Please reproduce the lines of the records below from the one holding "I need the location" through the one holding "Find all labels, buttons, inputs, and", inclusive, skipping all pictures.

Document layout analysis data
◇ ◇ ◇ ◇

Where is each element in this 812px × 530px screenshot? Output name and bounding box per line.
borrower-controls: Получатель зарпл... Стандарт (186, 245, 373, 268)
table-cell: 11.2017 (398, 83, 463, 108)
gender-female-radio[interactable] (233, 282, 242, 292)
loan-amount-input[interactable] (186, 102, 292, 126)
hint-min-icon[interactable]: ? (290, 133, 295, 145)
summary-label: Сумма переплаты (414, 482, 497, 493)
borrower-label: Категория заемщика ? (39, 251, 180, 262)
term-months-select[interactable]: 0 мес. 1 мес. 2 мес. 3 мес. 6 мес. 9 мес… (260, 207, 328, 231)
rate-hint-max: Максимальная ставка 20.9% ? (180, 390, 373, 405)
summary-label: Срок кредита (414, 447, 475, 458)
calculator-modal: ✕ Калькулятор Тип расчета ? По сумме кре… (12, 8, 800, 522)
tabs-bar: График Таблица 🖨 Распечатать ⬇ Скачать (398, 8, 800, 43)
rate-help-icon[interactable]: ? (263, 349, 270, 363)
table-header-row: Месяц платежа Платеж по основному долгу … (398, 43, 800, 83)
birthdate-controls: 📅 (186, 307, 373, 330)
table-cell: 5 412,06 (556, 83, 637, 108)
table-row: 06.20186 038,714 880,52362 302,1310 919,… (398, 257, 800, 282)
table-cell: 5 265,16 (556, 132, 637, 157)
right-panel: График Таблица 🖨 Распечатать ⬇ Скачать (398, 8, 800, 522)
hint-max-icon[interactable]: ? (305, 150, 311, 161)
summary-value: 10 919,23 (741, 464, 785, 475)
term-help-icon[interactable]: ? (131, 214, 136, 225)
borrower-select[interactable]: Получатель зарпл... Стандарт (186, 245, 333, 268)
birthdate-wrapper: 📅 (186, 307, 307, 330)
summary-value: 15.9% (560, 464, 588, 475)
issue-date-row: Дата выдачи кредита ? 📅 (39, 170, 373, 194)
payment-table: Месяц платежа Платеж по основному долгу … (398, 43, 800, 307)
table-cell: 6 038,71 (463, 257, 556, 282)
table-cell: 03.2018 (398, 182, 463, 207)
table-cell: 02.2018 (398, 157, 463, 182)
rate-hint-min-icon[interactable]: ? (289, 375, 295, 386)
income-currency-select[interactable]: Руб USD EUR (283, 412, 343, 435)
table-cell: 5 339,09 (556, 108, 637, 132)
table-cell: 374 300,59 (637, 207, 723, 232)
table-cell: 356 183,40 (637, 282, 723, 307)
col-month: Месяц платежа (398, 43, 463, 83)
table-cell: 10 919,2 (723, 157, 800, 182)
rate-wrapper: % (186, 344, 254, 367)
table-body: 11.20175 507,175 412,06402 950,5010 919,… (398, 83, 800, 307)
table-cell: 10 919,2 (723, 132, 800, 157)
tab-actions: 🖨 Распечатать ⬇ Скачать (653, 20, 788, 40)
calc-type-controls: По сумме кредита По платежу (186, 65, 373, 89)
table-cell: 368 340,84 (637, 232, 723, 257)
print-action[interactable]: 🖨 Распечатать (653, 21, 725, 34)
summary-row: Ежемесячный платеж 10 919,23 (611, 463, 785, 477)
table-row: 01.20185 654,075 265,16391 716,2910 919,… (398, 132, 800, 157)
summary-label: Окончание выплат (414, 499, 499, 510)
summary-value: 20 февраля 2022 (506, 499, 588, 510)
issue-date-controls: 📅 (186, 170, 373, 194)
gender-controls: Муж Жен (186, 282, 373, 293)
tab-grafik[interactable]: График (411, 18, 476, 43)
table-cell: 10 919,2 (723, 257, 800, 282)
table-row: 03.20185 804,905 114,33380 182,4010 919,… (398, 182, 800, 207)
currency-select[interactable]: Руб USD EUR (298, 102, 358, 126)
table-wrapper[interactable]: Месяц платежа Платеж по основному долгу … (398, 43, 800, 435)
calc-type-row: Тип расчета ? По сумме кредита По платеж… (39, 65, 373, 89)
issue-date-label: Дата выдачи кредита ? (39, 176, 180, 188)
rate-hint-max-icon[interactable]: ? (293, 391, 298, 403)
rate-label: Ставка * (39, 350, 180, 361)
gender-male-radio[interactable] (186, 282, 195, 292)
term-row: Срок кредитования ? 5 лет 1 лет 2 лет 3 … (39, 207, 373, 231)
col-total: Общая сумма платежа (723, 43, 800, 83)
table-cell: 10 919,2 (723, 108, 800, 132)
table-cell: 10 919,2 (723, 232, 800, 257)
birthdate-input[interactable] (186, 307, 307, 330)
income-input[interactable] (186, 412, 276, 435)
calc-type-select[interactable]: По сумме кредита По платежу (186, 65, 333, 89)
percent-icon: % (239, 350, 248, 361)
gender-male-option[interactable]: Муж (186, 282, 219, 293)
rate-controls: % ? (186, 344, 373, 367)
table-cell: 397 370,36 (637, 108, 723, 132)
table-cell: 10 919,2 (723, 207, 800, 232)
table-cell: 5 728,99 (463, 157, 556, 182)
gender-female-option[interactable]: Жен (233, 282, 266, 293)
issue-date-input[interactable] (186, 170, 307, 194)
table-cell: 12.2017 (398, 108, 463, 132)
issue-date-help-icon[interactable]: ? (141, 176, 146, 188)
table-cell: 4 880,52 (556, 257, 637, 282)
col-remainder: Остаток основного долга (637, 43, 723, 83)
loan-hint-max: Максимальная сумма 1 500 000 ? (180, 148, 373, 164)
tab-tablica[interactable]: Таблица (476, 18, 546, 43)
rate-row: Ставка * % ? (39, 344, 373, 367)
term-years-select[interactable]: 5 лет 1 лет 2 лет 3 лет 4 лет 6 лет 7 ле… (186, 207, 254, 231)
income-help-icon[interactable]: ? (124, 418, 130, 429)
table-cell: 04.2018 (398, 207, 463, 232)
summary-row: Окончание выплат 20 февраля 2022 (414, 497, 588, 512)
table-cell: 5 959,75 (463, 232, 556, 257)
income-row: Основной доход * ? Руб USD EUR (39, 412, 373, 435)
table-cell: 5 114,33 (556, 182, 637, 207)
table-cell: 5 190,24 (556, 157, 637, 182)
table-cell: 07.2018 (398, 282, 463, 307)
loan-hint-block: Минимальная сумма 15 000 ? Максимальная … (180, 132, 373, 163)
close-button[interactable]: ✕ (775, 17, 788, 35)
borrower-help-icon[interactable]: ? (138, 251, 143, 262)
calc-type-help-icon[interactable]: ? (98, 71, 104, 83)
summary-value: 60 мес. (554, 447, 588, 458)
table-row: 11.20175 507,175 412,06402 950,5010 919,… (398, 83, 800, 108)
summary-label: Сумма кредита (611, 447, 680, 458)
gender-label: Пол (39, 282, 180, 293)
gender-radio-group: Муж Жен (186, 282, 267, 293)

◇ ◇ ◇ ◇

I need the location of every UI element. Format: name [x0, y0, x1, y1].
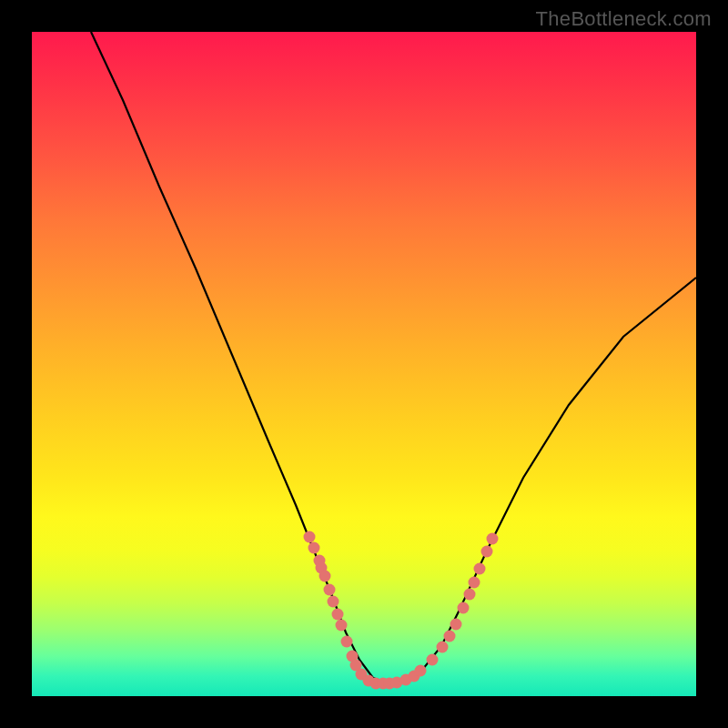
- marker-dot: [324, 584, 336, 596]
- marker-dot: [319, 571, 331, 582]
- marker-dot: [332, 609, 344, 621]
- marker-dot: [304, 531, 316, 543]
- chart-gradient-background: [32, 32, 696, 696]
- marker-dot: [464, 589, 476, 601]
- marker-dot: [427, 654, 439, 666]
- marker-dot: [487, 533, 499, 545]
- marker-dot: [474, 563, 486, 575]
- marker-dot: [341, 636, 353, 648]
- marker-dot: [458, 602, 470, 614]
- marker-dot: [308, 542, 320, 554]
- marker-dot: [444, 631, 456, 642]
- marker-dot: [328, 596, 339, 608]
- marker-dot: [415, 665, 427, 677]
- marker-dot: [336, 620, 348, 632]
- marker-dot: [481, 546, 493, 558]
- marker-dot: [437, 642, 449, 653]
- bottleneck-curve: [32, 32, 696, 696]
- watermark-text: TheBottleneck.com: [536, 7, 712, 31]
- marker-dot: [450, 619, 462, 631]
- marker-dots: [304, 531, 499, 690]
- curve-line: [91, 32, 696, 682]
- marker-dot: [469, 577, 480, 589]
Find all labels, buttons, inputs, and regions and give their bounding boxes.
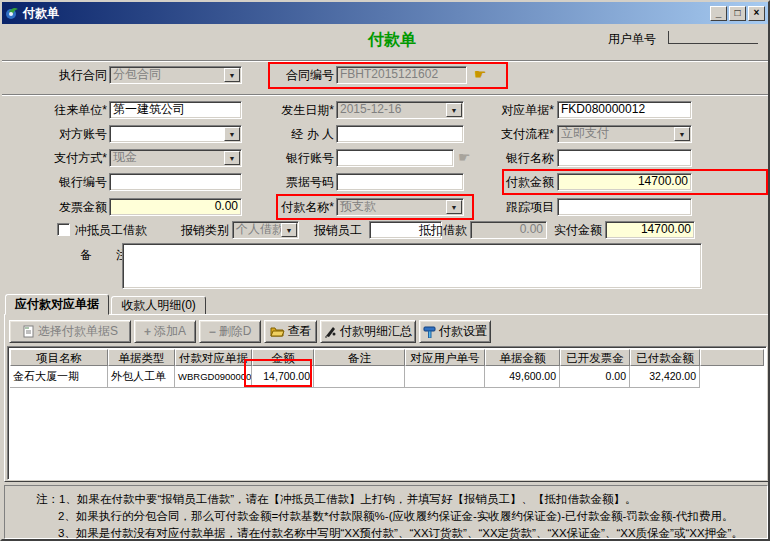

◇ ◇ ◇ ◇

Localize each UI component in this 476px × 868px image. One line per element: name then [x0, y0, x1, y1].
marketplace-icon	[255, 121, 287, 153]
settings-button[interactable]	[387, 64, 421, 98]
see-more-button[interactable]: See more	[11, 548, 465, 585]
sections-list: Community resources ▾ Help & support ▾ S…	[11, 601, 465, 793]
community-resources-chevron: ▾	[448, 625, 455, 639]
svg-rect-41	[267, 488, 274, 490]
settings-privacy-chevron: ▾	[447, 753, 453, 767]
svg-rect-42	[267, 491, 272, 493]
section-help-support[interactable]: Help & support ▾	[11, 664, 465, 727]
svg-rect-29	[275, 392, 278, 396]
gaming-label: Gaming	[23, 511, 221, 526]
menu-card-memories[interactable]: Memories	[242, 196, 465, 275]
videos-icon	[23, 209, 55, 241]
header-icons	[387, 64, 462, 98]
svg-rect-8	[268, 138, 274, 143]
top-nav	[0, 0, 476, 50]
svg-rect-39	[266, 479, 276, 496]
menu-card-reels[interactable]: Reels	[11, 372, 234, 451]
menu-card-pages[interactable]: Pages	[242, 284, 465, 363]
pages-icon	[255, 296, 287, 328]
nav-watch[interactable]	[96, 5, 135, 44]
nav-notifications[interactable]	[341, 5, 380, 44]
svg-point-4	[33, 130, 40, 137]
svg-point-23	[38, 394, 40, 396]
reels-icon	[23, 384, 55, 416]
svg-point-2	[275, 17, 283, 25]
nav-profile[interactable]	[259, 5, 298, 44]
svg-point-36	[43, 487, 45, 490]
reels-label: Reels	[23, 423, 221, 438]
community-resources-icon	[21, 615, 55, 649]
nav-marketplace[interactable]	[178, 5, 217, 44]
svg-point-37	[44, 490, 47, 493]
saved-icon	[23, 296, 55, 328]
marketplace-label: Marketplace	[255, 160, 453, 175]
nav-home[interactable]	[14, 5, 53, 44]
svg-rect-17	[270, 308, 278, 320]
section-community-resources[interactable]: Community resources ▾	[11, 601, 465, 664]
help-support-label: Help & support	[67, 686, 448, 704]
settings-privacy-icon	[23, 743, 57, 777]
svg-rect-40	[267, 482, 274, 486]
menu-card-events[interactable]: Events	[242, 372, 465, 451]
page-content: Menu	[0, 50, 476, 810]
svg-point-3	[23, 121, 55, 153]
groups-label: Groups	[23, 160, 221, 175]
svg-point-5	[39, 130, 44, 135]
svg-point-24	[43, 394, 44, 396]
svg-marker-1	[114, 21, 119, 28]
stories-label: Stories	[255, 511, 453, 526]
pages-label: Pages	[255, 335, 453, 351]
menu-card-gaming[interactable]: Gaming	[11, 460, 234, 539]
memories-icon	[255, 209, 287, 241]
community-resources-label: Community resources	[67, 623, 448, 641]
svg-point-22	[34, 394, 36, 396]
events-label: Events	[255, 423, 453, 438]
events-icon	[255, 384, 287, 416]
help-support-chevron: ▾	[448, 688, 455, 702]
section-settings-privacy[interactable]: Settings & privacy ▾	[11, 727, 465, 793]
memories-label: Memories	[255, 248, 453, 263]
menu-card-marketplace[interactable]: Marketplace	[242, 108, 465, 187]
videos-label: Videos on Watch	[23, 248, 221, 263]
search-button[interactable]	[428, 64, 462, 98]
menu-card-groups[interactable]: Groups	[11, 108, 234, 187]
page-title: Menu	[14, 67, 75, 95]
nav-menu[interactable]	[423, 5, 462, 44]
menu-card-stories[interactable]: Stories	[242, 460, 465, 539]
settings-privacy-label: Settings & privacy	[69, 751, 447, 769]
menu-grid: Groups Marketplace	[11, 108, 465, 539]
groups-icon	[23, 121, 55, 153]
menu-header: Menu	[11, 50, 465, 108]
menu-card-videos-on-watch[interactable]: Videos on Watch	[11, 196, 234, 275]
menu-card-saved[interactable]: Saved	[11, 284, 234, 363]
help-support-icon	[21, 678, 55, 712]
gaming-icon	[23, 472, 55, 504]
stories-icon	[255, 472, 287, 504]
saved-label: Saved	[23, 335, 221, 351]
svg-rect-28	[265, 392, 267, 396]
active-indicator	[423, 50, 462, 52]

◇ ◇ ◇ ◇

# TASK ANSWER
I need the location of every UI element. Format: name [x0, y0, x1, y1].
- marker-dot: [324, 584, 336, 596]
- marker-dot: [319, 571, 331, 582]
- marker-dot: [332, 609, 344, 621]
- marker-dot: [304, 531, 316, 543]
- chart-gradient-background: [32, 32, 696, 696]
- marker-dot: [464, 589, 476, 601]
- marker-dot: [427, 654, 439, 666]
- marker-dot: [487, 533, 499, 545]
- marker-dot: [474, 563, 486, 575]
- marker-dot: [341, 636, 353, 648]
- marker-dot: [458, 602, 470, 614]
- marker-dot: [308, 542, 320, 554]
- marker-dot: [444, 631, 456, 642]
- marker-dot: [328, 596, 339, 608]
- marker-dot: [415, 665, 427, 677]
- marker-dot: [336, 620, 348, 632]
- marker-dot: [481, 546, 493, 558]
- marker-dot: [437, 642, 449, 653]
- bottleneck-curve: [32, 32, 696, 696]
- watermark-text: TheBottleneck.com: [536, 7, 712, 31]
- marker-dot: [450, 619, 462, 631]
- marker-dots: [304, 531, 499, 690]
- curve-line: [91, 32, 696, 682]
- marker-dot: [469, 577, 480, 589]
Find all labels, buttons, inputs, and regions and give their bounding boxes.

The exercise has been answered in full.